Que pourrait-il arriver de fâcheux dans un monde à la fois aussi libre et aussi quadrillé? L’amour parental y est si généreusement prodigué qu’aucune demande enfantine ne paraît excessive. Tout devient possible, il suffit de demander, et c’est ainsi que Colombe, fan de Fred Astaire, obtiendra de partir à huit ans pour les États-Unis afin danser avec son idole sur un numéro de « Shall We Dance ».
Faut-il, à ce stade, enfoncer une porte ouverte et rappeler ce plat cliché que la vie n’est pas un conte de fées? Loyale avec ses lecteurs, l’auteur joue cartes sur table, en préfigurant la chute inévitable de cette belle (trop belle?) histoire. Nous savons vite que la mère sera emportée en quelques mois, que Madame Jacqueline mourra, que l’argent de la famille fondra comme neige au soleil, qu’il faudra sortir de l’enfance et fermer pour toujours la porte du vaste appartement.
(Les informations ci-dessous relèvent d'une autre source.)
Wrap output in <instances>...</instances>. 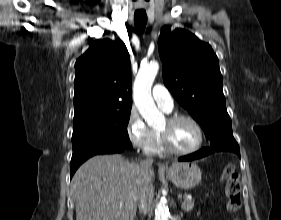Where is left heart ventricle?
I'll return each mask as SVG.
<instances>
[{"instance_id": "obj_1", "label": "left heart ventricle", "mask_w": 281, "mask_h": 220, "mask_svg": "<svg viewBox=\"0 0 281 220\" xmlns=\"http://www.w3.org/2000/svg\"><path fill=\"white\" fill-rule=\"evenodd\" d=\"M159 130H167L171 144L179 150H189L198 142V132L194 125L187 120H180L171 126H168L165 120Z\"/></svg>"}]
</instances>
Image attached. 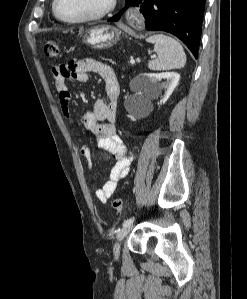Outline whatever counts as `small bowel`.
Returning <instances> with one entry per match:
<instances>
[{"mask_svg":"<svg viewBox=\"0 0 247 299\" xmlns=\"http://www.w3.org/2000/svg\"><path fill=\"white\" fill-rule=\"evenodd\" d=\"M90 73L99 74L105 83L107 100H98L93 111H87L81 118V124L95 138L97 146L112 153L116 163L110 170L109 178L96 191V197L101 203H106L115 192L119 182L127 175L133 156L116 133L115 121L120 86L115 72L109 65L102 62L85 59L79 62H69L52 68L55 87L59 97L62 113L71 117V94L67 87V80L87 82ZM88 168L92 167V150L88 145L81 149Z\"/></svg>","mask_w":247,"mask_h":299,"instance_id":"1","label":"small bowel"}]
</instances>
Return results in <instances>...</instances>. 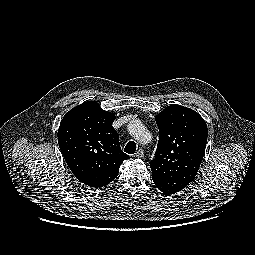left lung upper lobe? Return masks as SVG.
Here are the masks:
<instances>
[{"instance_id": "obj_1", "label": "left lung upper lobe", "mask_w": 255, "mask_h": 255, "mask_svg": "<svg viewBox=\"0 0 255 255\" xmlns=\"http://www.w3.org/2000/svg\"><path fill=\"white\" fill-rule=\"evenodd\" d=\"M159 141L150 162L153 182L173 193L195 178L207 143V125L194 110L170 105L155 117Z\"/></svg>"}]
</instances>
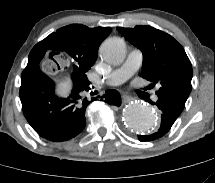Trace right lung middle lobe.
<instances>
[{"label":"right lung middle lobe","mask_w":215,"mask_h":183,"mask_svg":"<svg viewBox=\"0 0 215 183\" xmlns=\"http://www.w3.org/2000/svg\"><path fill=\"white\" fill-rule=\"evenodd\" d=\"M58 54H63L66 58H71L75 61L74 71L76 74L86 73L96 61L88 57L81 48L72 45H66L64 47V53Z\"/></svg>","instance_id":"right-lung-middle-lobe-1"}]
</instances>
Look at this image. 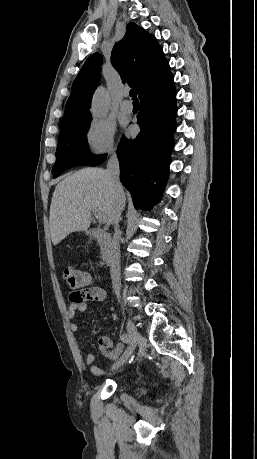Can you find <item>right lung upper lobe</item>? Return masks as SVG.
<instances>
[{
  "mask_svg": "<svg viewBox=\"0 0 257 459\" xmlns=\"http://www.w3.org/2000/svg\"><path fill=\"white\" fill-rule=\"evenodd\" d=\"M102 56L91 55L73 82L65 108L60 134L90 119L88 105L100 81ZM111 62L124 82L135 87L139 96L168 76L170 66L156 38L131 22L126 34L112 50Z\"/></svg>",
  "mask_w": 257,
  "mask_h": 459,
  "instance_id": "right-lung-upper-lobe-1",
  "label": "right lung upper lobe"
}]
</instances>
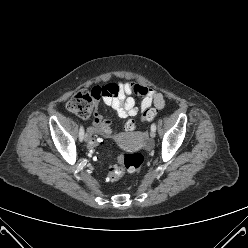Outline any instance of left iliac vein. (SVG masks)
Here are the masks:
<instances>
[{
  "label": "left iliac vein",
  "mask_w": 248,
  "mask_h": 248,
  "mask_svg": "<svg viewBox=\"0 0 248 248\" xmlns=\"http://www.w3.org/2000/svg\"><path fill=\"white\" fill-rule=\"evenodd\" d=\"M150 136H151V138H154V137H155V131H152V130H151Z\"/></svg>",
  "instance_id": "4c4485c4"
}]
</instances>
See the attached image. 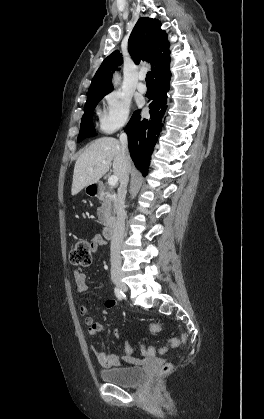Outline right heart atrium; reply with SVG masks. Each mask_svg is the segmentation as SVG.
Segmentation results:
<instances>
[{"mask_svg": "<svg viewBox=\"0 0 264 419\" xmlns=\"http://www.w3.org/2000/svg\"><path fill=\"white\" fill-rule=\"evenodd\" d=\"M105 109L99 115L100 129L107 134L127 125L131 101L121 92H111L105 97Z\"/></svg>", "mask_w": 264, "mask_h": 419, "instance_id": "1", "label": "right heart atrium"}]
</instances>
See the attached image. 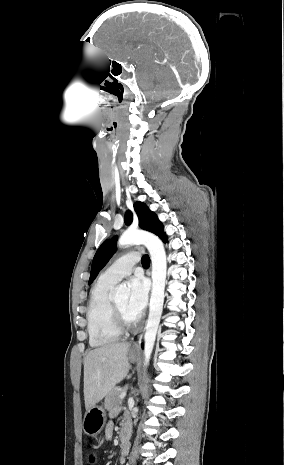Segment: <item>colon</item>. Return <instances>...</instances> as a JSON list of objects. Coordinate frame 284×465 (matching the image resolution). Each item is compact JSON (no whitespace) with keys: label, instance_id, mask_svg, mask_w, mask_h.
I'll return each instance as SVG.
<instances>
[{"label":"colon","instance_id":"colon-1","mask_svg":"<svg viewBox=\"0 0 284 465\" xmlns=\"http://www.w3.org/2000/svg\"><path fill=\"white\" fill-rule=\"evenodd\" d=\"M90 462H91L92 464H95V463L97 462V459H96L95 457H92V458L90 459Z\"/></svg>","mask_w":284,"mask_h":465}]
</instances>
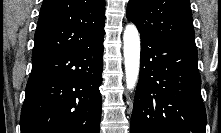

Tout cela, énoncé sur le ton de l’évidence, sans nul effet; ne nous rend pas moins déchirant l’adieu de la narratrice à ce qu’elle a aimé de toutes ses forces, ni moins pathétique son attachement aux rares reliques du passé, comme cette montre d’un modèle unique, si précieuse, si fragile que Colombe tremble de la voir se briser ou expirer sous une seule goutte d’eau.
Hériter, c’est bien plus que prendre en charge une myriade d’objets dépareillés, abimés, hors d’usage ; c’est recevoir en partage l’histoire de ses parents, en comprendre le sens avec des années de retard tout en continuant de se heurter à d’insolubles mystères. C’est voir se dissiper les mensonges protecteurs dont les adultes entourèrent votre enfance avec l’espoir d’effacer d’un tour de passe-passe les horreurs qu’ils vécurent au même âge. Dans les récits du père de Colombe, même la guerre était censée se métamorphoser en une merveilleuse aventure de jeunesse. Rien ne devait jamais troubler le bonheur et la quiétude de son enfant. Dans ce cocon, même la chute d’une assiette participait de l’illusion que tout était pour le mieux dans le meilleur des mondes : l’assiette était moche ou devenue inutile.
Les enfants commencent à devenir adultes lorsqu’ils comprennent que chaque film ne se conclut pas sur un happy end ; que la félicité de leurs jeunes années est parfois la contrepartie d’un drame caché. Dans les dernières pages, déchirantes, de Val de Grâce, s’exhume ce passé tragique, qui fait remonter les secrets d’une enfance traquée, les fuites de caves en couvent, une conversion subie dans l’horreur à une foi détestée, et la paix revenue, le scandale de la spoliation. Devenir adulte dans ces conditions, c’est comprendre que votre bonheur a été payé d’avance par les souffrances et les terreurs de la génération d’avant. Et que le confort idyllique de vos jeunes années était le plus beau cadeau (le seul peut-être) que vos parents pouvaient vous offrir à partir de leur propre histoire, enfouie, déniée, transcendée pour le meilleur et pour pire.